Volcanic ash falls east of Cuenca as activity at the Sangay volcano intensifies

Dec 2, 2019 | 7 comments

The Sangay volcano at night.

Ecuador’s Geophysical Institute is cautioning residents to avoid direct exposure to the volcanic ash falling in eastern Azuay Province. The institute says the ash is from the Sangay volcano, 70 miles north of Cuenca, which has been in an active phase since May but has recently intensified.

A man walks through debris left from lahars flowing from the Sangay volcano.

Although most of the ashfall was light, some communities reported accumulations of a half centimeter. Among the towns affected are Paute, Chordeleg and Gualaceo.

In Morona Santiago Province, where Sangay is located, officials are worried that rivers near the volanco could be blocked by debris coming from the volcano, posing a flooding risk. “Because of increased lava flow in recent weeks, lahars are coming down the mountain carrying trees and rocks with them and this material is flowing into the rivers,” volcanologists reported. “If rivers become blocked and later unblock this creates flooding concerns downstream.”

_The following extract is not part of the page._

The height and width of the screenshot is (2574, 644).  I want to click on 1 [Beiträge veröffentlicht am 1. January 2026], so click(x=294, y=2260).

Sangay is a stratovolcano, the closest volcano to Cuenca and the only one in southern Ecuador. In two massive prehistoric eruptions, it sent so much volcanic material into the atmosphere that the world’s temperature declined for several years by three to four degrees Centigrade. Since records have been kept, there have been significant eruptions in 1628, 1728, 1849, 1903 and 1934. Several eruptions resulted in loss of human life and extensive damage to agriculture.

The volcano’s elevation is 5,300 meters, or 17,400 feet, but it was once estimated to have reached 7,600 to 9,100 meters (25,000 feet to 30,000) before an eruption about 40,000 years ago caused much of it to collapse.

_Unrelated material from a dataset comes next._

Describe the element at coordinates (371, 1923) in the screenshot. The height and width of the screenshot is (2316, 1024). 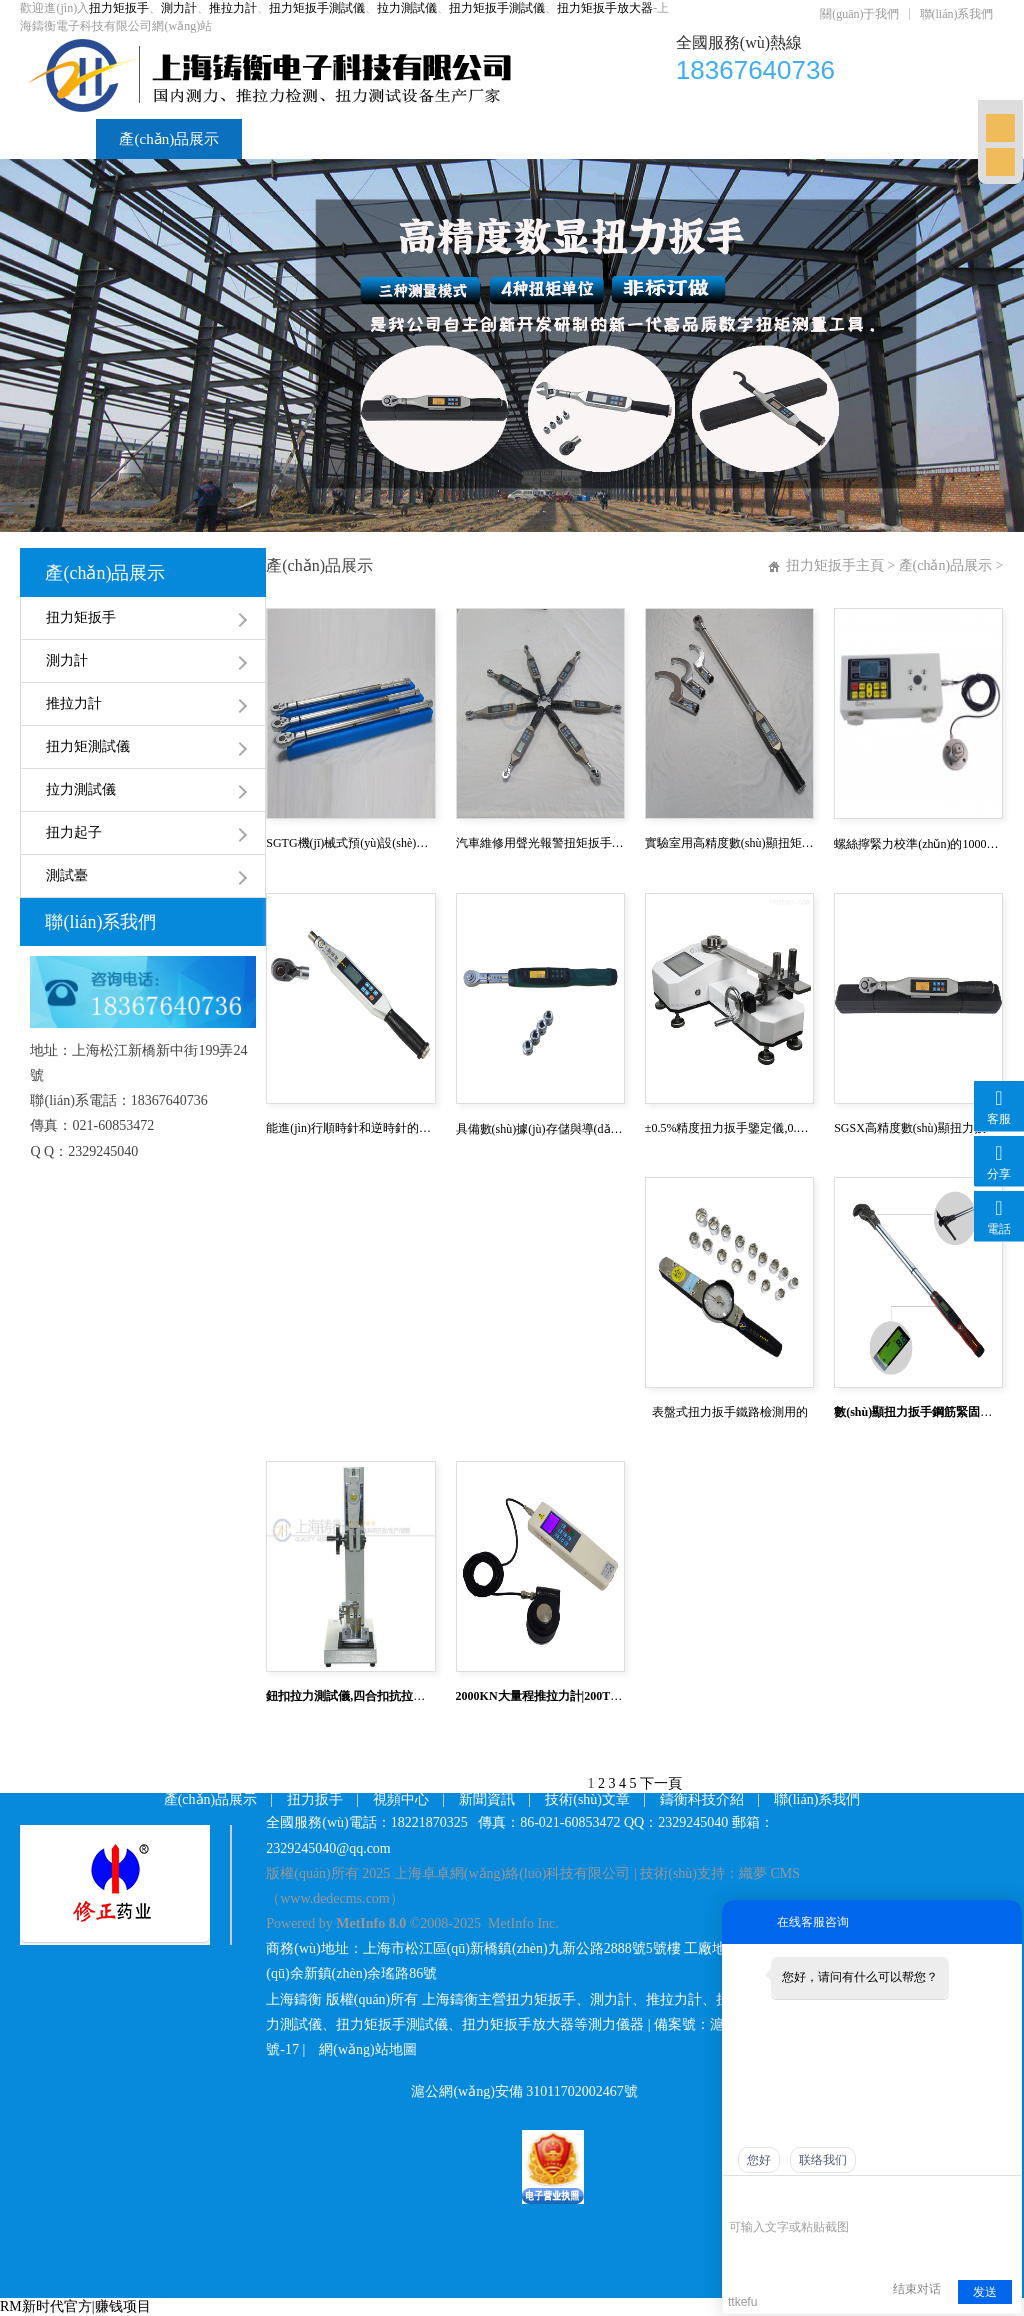 I see `MetInfo 8.0` at that location.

Because Sangay is located in a remote area and is difficult to access, the threat to human life during eruptions is minimal, volcanologists say. The government established the Sangay National Park in 1984 to protect the region’s unique plant and animal life.

The Geophysical Institute advises those experiencing ashfall to take protective measures to protect their eyes and throats.